In the listing below, find the line with "級期間表に定める在級期間に百分の五十以上百分の百未" and copy every line from there up to and including the line with "del Darien (a la comarca coneguda com", exactly and without pictures.

---+---

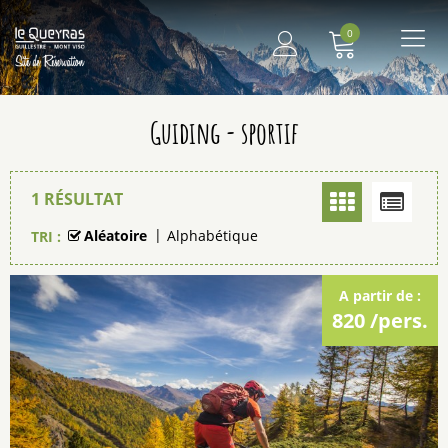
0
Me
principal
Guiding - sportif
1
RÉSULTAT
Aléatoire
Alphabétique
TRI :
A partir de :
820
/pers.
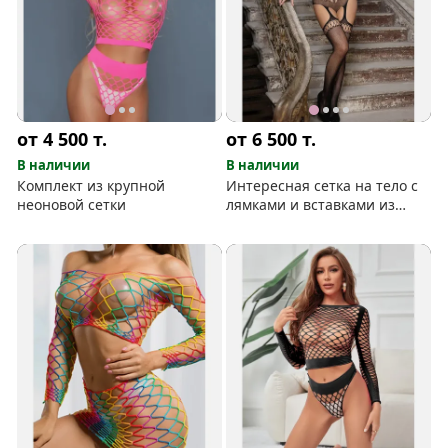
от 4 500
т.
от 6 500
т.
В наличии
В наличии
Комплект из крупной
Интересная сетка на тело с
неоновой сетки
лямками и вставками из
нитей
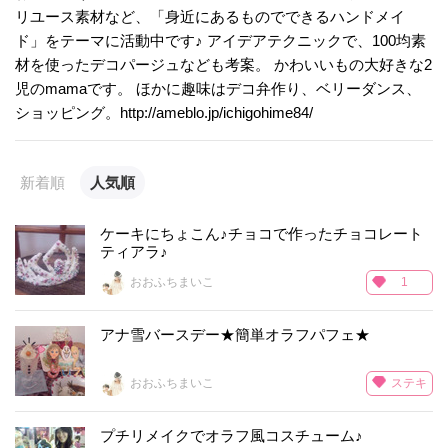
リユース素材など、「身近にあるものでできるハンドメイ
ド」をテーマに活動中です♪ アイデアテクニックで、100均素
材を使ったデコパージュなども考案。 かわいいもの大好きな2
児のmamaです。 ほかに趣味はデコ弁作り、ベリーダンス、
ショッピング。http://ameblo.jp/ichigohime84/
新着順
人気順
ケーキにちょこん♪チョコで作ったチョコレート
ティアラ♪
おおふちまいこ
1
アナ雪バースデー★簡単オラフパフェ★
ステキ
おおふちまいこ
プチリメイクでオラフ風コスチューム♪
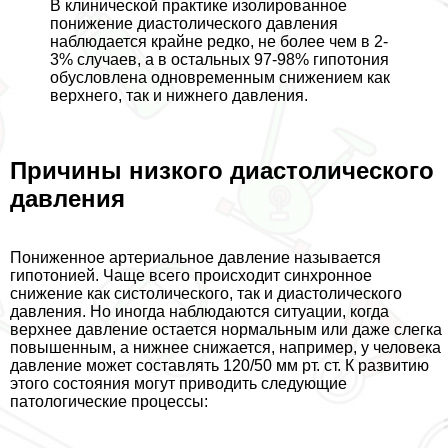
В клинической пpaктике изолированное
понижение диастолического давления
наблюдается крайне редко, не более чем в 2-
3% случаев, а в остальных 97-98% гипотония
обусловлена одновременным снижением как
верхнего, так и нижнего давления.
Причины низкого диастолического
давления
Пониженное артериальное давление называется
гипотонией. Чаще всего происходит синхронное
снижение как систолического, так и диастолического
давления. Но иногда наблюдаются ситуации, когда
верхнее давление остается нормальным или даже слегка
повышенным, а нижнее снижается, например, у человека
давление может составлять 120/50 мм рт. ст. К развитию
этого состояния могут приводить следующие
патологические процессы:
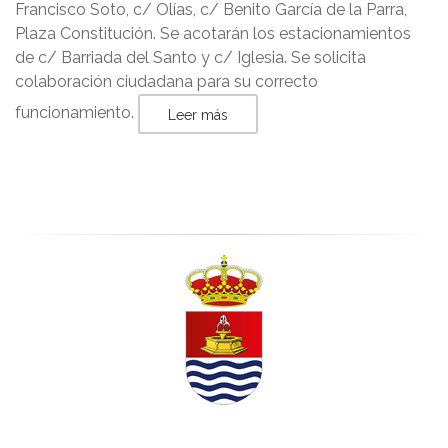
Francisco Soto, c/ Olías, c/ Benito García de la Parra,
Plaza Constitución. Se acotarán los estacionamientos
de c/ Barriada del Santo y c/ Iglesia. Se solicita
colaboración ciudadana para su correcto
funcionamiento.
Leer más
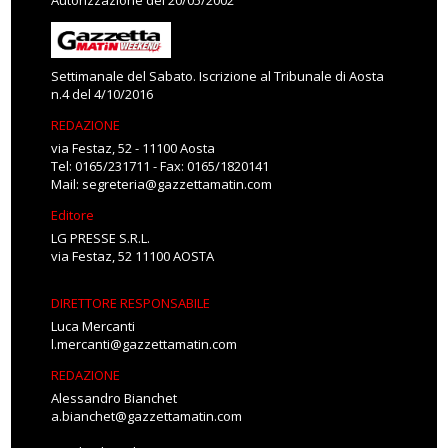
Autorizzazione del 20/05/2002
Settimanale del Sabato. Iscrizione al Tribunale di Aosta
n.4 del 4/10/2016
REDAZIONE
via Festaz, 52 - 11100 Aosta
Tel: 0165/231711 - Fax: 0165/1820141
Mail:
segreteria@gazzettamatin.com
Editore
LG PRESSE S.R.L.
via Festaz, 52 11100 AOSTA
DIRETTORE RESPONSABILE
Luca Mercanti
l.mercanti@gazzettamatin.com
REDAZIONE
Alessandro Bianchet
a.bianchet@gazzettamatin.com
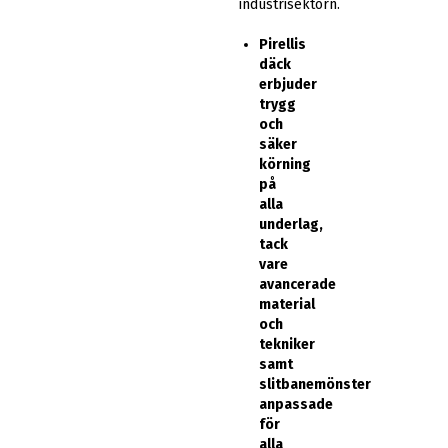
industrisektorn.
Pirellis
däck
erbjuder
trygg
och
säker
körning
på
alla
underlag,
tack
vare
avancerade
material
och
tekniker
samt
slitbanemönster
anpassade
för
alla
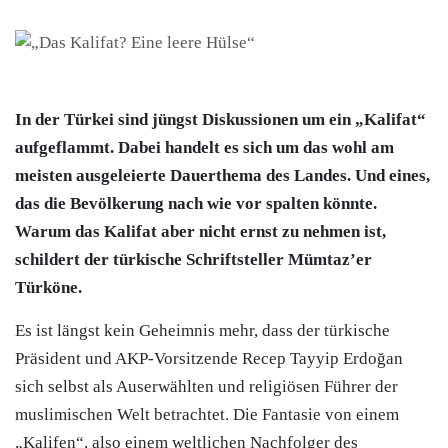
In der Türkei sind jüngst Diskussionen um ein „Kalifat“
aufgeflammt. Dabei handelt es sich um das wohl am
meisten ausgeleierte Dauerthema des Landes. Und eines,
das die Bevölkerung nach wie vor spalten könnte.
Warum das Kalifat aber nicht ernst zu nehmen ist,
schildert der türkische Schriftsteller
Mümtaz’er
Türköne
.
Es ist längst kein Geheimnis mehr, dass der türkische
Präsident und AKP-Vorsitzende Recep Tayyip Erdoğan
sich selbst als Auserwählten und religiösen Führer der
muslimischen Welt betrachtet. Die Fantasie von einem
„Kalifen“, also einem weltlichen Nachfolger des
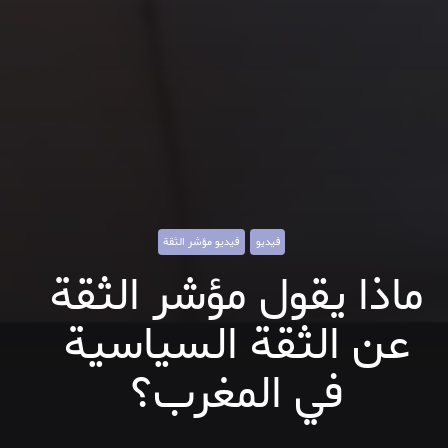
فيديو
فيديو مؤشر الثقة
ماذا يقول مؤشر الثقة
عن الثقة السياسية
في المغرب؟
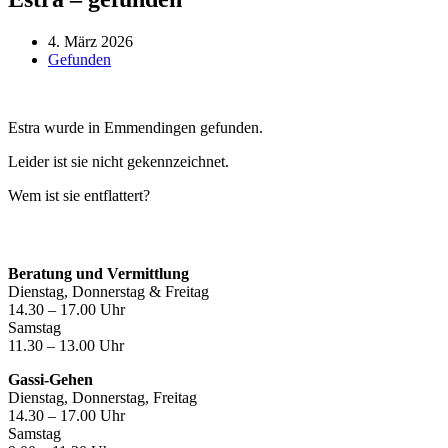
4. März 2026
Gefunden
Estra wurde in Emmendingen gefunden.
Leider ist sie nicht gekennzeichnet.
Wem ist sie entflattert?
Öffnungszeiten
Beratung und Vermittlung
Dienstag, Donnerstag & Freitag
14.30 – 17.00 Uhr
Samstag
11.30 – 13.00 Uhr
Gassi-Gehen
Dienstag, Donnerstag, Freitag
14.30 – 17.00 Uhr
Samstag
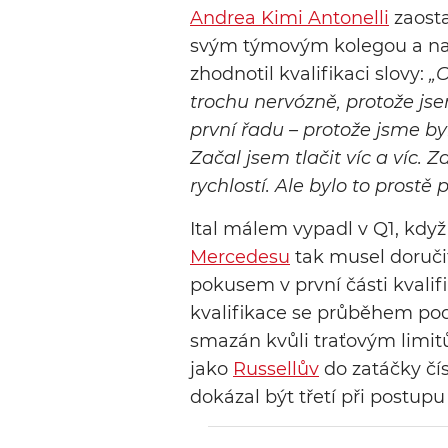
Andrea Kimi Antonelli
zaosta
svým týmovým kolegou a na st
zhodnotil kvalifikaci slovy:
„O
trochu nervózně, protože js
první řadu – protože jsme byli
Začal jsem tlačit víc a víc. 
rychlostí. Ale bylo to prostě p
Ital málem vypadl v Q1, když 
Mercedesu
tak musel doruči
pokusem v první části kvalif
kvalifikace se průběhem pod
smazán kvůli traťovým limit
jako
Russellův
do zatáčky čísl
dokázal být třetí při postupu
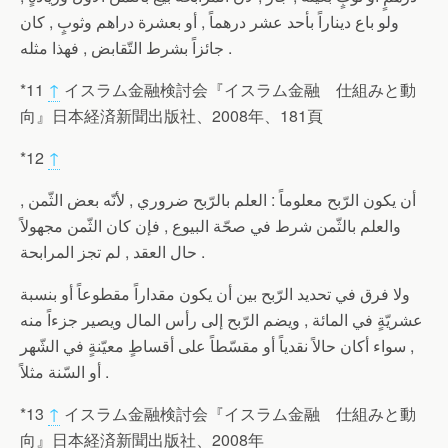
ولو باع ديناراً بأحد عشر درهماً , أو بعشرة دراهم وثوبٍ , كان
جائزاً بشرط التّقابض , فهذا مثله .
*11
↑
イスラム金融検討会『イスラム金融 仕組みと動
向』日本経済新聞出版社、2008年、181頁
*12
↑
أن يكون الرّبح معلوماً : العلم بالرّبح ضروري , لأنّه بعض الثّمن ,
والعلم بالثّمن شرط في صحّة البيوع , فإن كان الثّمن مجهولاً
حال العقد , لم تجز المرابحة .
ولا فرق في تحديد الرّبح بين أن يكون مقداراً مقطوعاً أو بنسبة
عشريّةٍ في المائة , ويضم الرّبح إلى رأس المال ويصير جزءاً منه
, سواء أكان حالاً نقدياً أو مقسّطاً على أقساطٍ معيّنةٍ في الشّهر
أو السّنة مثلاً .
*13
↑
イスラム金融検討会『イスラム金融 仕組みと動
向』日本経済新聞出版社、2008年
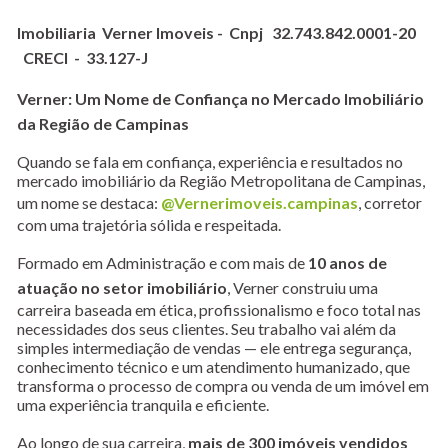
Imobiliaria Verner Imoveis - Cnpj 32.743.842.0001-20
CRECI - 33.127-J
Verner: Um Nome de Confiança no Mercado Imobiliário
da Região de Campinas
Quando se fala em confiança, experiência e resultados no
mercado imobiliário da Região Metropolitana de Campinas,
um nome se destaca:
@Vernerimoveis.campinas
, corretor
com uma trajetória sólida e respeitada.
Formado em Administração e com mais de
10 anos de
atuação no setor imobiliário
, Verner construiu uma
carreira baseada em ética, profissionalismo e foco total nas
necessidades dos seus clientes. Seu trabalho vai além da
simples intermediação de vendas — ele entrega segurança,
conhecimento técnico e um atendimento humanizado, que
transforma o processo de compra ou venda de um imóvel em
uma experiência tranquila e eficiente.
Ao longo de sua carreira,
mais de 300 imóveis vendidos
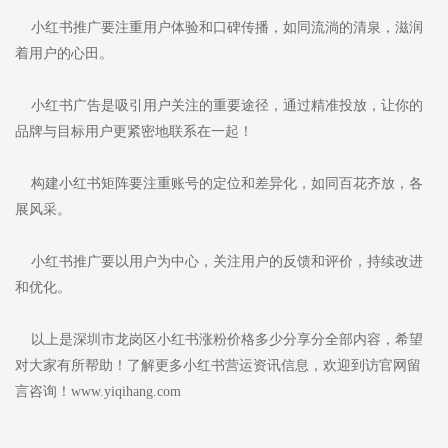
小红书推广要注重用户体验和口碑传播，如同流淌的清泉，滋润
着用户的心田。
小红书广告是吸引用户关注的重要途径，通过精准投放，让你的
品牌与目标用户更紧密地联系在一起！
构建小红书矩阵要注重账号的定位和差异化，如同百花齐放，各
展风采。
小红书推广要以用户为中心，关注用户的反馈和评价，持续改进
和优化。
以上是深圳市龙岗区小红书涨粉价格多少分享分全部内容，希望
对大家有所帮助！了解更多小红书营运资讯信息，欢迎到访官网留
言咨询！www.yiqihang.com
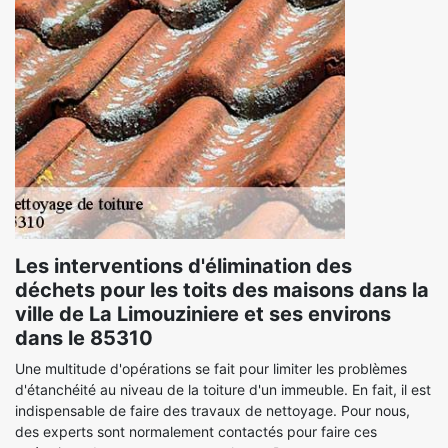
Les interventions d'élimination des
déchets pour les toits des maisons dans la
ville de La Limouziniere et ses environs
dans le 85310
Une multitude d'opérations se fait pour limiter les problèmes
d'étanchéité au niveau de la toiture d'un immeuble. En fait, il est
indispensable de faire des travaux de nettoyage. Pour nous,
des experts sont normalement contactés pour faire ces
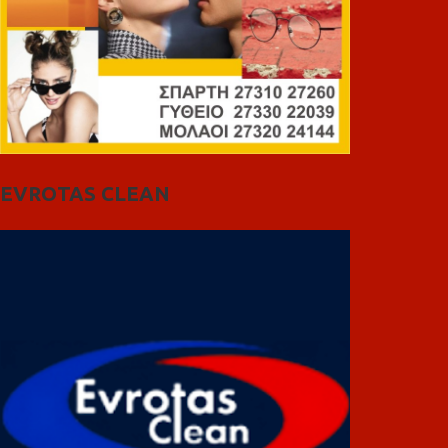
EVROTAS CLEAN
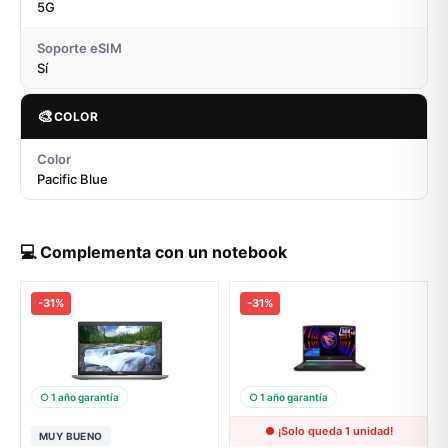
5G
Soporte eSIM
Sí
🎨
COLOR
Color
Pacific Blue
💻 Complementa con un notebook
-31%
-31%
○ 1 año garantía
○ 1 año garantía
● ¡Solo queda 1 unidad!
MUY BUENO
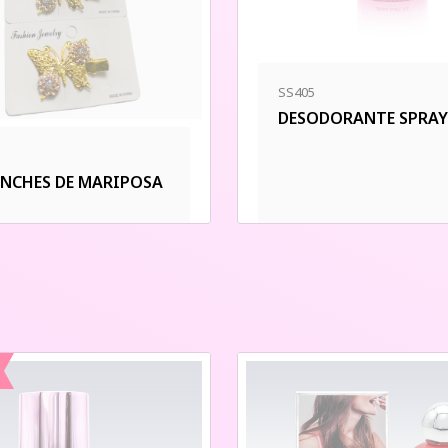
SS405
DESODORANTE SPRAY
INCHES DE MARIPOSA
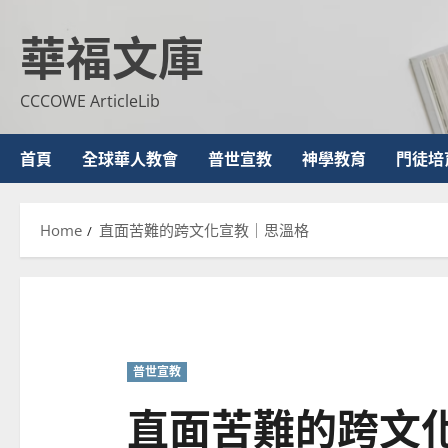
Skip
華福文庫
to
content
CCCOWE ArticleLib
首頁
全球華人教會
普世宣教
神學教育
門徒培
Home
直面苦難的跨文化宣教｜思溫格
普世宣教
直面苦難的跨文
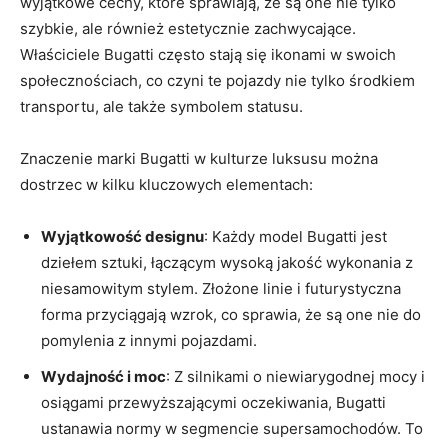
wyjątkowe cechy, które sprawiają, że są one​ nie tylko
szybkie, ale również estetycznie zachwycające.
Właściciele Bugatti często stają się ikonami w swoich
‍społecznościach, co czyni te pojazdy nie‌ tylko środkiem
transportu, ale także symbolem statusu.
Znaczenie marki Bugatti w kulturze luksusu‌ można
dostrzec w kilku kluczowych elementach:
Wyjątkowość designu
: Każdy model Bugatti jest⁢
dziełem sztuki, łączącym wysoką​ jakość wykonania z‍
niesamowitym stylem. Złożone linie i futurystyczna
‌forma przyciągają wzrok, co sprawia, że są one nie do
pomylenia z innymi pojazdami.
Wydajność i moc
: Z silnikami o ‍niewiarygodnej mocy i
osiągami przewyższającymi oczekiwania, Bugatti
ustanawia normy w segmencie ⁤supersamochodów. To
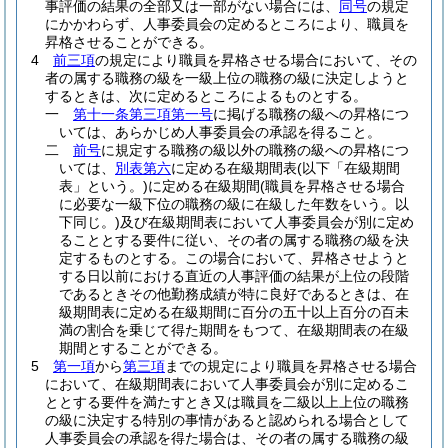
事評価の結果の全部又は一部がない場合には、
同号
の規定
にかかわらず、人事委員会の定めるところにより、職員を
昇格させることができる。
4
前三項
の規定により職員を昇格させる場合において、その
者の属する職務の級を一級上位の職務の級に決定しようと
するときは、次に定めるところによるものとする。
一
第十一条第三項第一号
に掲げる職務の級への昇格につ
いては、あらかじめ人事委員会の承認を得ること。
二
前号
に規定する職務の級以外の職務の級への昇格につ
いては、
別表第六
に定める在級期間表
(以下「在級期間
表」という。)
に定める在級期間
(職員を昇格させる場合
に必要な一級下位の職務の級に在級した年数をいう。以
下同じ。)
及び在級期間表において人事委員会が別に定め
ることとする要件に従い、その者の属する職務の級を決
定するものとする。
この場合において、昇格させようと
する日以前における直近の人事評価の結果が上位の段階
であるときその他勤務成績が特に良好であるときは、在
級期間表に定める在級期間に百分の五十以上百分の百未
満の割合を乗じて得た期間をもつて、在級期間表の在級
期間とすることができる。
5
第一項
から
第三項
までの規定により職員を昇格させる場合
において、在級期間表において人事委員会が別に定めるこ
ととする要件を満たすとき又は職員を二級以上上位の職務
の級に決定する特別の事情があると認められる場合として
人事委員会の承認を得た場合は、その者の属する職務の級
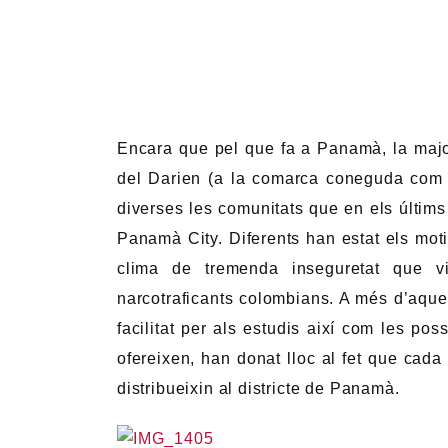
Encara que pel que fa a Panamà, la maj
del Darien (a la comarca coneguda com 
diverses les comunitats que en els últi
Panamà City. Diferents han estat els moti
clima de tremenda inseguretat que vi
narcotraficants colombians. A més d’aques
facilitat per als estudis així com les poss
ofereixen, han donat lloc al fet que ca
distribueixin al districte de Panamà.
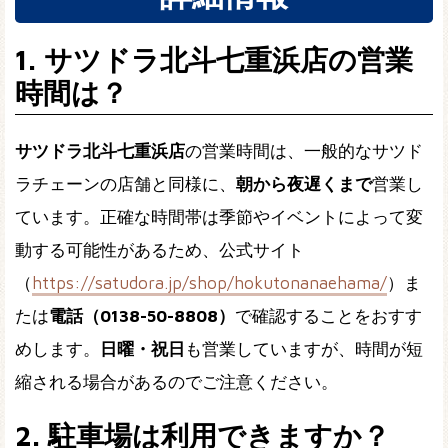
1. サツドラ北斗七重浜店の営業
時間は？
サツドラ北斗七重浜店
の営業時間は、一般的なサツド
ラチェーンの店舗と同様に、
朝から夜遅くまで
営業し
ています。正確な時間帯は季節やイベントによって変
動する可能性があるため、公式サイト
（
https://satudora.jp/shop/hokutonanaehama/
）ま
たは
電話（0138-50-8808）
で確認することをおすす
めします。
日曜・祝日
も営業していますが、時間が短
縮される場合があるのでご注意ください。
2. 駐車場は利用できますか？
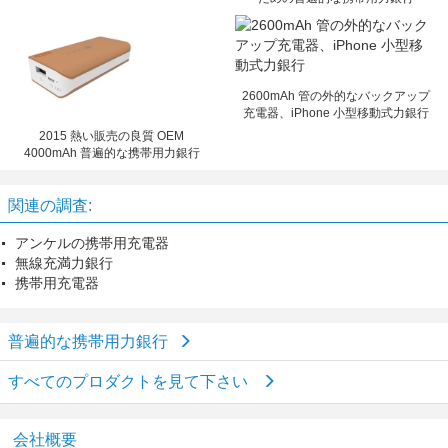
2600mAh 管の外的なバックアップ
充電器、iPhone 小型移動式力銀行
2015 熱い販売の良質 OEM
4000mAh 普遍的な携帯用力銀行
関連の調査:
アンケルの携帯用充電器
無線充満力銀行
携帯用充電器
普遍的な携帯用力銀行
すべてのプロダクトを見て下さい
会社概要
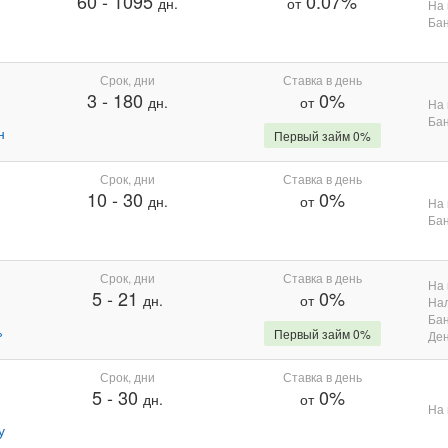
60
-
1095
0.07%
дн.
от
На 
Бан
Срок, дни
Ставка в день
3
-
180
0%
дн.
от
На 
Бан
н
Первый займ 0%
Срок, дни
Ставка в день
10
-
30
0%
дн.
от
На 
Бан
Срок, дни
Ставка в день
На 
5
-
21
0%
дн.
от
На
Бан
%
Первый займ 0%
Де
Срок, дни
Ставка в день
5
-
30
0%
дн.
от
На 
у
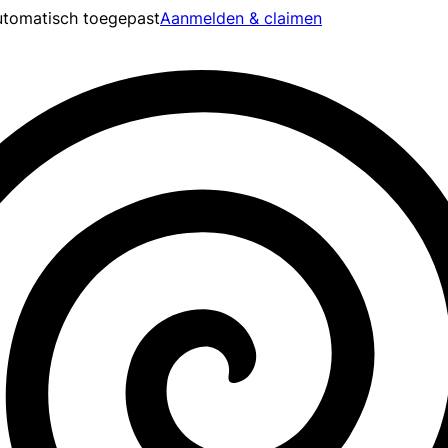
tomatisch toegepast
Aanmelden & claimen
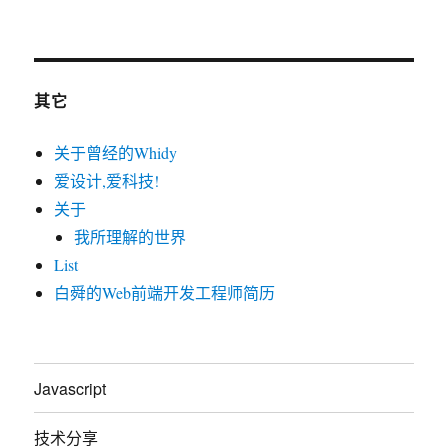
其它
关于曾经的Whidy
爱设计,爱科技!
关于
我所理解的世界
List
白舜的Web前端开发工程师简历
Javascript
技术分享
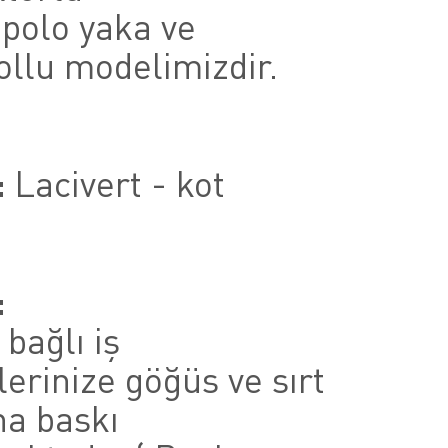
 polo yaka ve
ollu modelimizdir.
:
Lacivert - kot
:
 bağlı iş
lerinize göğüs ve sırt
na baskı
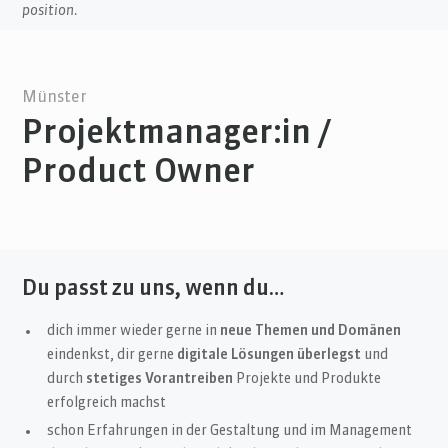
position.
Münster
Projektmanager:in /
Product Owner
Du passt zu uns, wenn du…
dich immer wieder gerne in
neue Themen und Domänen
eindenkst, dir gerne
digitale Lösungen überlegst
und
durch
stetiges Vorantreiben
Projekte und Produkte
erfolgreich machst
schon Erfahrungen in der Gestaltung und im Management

---+---

FINISHED TASK:
級期間表に定める在級期間に百分の五十以上百分の百未
満の割合を乗じて得た期間をもつて、在級期間表の在級
期間とすることができる。
5
第一項
から
第三項
までの規定により職員を昇格させる場合
において、在級期間表において人事委員会が別に定めるこ
ととする要件を満たすとき又は職員を二級以上上位の職務
の級に決定する特別の事情があると認められる場合として
人事委員会の承認を得た場合は、その者の属する職務の級
Encara que pel que fa a Panamà, la maj
del Darien (a la comarca coneguda com 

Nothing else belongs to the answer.